SRINAGAR, India (Reuters) - India on Thursday will lift an advisory asking tourists and pilgrims to leave Jammu & Kashmir, further rolling back steps taken during a crackdown launched before the government scrapped the special status of the Muslim majority state two months ago.
But underlining the continued security risks after the state government issued its advisory late on Monday, police said on Tuesday that two militants belonging to Pakistan-based Lashkar-e-Taiba (LeT) had been killed.
A military official told Reuters the militants were caught in a firefight in Pulwama district, some 25 kilometres (16 miles) south of Srinagar, the state’s summer capital, and in the same area where in February a suicide bomber rammed a car into a bus carrying Indian paramilitary police.
A police official, who declined to be named, said the two deaths meant six militants had been killed since the crackdown began in August.
Thousands of Indian tourists, pilgrims and workers fled Jammu & Kashmir in early August after authorities issued a security alert over possible militant attacks by Pakistan-backed groups, assertions rejected by Islamabad.
Telephone and internet services were suspended and public movements restricted in some areas to prevent protests hours before India announced it had revoked the region’s special status.
Some curbs have since been lifted. On Sunday, some 15 members of the main National Conference party were allowed to meet two senior leaders detained in the crackdown.
However, mobile and internet services are largely still blocked in the Kashmir valley.
Kashmir touts itself as a “Paradise on Earth” and is known for its mountains, glaciers and Dal Lake, a favourite destination centuries ago for Mughal emperors escaping the summer heat of India’s plains.
However, Britain and other countries still have advisories in place discouraging their citizens from travelling to Jammu and Kashmir, where a grenade attack injured 10 people at the weekend.
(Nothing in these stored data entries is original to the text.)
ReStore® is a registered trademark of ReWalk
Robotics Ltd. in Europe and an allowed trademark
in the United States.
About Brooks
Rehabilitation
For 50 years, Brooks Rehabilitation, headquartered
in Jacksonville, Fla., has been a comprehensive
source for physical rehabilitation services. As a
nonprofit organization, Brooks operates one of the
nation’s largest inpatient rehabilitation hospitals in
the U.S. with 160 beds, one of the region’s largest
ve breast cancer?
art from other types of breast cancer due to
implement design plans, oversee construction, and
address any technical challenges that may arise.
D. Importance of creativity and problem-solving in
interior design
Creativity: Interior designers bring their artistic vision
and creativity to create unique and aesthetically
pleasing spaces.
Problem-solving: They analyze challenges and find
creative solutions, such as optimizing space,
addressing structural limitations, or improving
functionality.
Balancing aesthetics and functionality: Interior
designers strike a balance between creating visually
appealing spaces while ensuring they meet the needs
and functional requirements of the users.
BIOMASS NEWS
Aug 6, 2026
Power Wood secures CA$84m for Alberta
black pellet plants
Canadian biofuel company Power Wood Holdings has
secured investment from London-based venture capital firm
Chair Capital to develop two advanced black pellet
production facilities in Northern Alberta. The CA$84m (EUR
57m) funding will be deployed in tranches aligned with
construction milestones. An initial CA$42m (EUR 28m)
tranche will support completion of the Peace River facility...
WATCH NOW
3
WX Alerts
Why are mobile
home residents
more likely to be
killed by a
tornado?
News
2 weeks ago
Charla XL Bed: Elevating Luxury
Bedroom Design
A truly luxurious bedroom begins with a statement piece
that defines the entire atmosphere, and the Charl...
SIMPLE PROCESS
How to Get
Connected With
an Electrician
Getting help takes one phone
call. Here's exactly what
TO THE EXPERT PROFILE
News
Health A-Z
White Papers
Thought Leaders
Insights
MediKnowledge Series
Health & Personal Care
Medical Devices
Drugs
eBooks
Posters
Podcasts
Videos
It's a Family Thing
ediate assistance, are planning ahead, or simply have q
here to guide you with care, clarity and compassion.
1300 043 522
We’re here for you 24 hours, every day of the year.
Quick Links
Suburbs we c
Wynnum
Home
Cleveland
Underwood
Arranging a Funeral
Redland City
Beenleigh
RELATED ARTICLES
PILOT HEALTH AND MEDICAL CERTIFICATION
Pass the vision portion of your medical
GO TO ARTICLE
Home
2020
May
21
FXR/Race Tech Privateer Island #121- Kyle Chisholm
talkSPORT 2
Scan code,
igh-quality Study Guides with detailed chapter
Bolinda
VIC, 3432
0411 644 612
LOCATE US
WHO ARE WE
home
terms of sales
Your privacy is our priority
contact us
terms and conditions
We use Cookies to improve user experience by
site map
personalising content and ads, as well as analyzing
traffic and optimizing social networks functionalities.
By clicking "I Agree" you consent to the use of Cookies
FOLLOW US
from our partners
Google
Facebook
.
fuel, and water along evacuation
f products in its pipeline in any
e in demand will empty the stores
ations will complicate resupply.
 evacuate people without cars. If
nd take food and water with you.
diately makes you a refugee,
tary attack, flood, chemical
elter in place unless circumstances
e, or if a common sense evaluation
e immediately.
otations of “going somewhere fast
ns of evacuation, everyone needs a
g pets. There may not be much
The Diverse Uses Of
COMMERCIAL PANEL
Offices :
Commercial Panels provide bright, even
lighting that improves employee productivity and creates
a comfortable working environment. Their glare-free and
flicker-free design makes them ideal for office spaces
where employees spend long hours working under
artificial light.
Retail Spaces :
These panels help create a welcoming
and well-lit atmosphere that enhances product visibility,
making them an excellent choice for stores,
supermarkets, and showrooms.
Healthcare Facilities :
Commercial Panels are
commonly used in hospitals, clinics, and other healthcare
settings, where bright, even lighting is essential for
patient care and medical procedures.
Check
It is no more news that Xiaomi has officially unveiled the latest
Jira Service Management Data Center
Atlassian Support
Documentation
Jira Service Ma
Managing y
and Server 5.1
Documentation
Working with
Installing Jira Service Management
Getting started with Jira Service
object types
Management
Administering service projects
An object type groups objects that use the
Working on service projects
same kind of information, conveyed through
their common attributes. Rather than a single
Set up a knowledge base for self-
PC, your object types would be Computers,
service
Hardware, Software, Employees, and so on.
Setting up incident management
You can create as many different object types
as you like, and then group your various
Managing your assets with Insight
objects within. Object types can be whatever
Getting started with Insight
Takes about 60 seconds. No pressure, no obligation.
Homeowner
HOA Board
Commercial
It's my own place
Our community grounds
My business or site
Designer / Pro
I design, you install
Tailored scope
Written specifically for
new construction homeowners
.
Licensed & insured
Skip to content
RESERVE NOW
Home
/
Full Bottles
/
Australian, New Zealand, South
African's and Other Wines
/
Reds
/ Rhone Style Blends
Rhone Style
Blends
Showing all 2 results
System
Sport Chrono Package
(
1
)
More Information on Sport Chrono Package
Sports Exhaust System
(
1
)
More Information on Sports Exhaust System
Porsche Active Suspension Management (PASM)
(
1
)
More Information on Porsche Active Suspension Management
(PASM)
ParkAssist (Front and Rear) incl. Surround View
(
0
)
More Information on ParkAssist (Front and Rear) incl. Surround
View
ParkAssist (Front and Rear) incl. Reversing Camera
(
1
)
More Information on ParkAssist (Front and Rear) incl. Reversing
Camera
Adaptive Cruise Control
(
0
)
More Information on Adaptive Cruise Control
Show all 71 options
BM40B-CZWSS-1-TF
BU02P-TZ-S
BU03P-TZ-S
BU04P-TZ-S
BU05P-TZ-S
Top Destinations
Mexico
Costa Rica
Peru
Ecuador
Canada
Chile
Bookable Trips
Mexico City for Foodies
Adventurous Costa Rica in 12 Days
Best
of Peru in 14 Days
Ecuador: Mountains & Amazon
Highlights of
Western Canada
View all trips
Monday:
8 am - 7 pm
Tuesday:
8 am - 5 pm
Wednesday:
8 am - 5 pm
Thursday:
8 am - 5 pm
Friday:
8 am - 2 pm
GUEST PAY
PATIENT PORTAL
A military official, who also declined to be named, said the militants’ deaths on Monday came after the military set up checkpoints and laid ambushes in orchards.
Kashmir is divided between India and Pakistan, and both claim the territory in full. More than 40,000 people have been killed in an insurgency in the Indian part of Kashmir since 1989.
Prime Minister Narendra Modi’s government says scrapping the state’s special status was necessary to integrate it fully into the rest of India and spur development. Critics say the decision will alienate people further and fuel armed resistance.